**Problem requirements:** Filter the entries below down to the lines that hold "顏色升級版本仿錶".

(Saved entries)

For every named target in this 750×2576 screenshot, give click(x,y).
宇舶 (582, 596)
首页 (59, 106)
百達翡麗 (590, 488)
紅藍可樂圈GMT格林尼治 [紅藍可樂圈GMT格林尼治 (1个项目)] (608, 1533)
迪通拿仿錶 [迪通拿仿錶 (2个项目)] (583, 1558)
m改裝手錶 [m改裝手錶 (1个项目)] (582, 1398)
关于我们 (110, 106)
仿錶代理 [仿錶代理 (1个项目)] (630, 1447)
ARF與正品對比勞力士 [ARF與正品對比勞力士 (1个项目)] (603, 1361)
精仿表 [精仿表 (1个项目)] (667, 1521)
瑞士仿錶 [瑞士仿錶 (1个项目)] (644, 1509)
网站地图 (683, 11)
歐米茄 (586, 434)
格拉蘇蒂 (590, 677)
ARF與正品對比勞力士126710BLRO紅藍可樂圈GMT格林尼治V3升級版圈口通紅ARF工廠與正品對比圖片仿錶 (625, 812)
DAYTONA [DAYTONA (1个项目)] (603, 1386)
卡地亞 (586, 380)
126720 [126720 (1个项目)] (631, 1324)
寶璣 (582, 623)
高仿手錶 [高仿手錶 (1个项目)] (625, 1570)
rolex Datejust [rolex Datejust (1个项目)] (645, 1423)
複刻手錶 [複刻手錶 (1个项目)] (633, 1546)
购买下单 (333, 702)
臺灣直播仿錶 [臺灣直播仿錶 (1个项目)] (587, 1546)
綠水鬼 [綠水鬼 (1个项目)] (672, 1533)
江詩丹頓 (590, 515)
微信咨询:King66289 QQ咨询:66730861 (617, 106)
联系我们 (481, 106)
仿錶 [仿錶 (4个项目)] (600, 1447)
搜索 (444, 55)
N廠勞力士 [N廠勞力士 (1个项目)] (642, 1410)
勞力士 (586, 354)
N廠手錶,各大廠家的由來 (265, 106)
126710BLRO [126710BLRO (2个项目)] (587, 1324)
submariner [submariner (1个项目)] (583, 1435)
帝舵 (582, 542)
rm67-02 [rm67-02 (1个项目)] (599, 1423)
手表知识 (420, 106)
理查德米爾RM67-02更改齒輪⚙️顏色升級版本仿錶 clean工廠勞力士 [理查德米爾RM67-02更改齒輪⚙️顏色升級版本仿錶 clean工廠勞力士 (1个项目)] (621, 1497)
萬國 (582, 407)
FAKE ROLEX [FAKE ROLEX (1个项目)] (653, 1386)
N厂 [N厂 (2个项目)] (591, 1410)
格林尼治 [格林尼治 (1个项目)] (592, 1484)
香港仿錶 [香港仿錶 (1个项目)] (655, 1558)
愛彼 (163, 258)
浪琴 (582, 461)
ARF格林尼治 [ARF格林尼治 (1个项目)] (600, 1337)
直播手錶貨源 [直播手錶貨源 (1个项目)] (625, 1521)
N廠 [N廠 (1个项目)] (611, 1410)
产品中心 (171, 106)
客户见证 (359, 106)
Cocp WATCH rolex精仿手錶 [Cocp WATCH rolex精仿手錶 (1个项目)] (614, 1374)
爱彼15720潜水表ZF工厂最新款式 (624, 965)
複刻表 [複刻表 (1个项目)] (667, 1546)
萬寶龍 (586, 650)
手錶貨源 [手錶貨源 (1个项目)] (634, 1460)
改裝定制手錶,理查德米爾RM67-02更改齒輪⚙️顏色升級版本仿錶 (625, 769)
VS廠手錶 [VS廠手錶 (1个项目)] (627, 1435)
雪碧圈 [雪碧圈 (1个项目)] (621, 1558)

**Answer area:**
理查德米爾RM67-02更改齒輪⚙️顏色升級版本仿錶 clean工廠勞力士 [理查德米爾RM67-02更改齒輪⚙️顏色升級版本仿錶 clean工廠勞力士 (1个项目)] (621, 1497)
改裝定制手錶,理查德米爾RM67-02更改齒輪⚙️顏色升級版本仿錶 (625, 769)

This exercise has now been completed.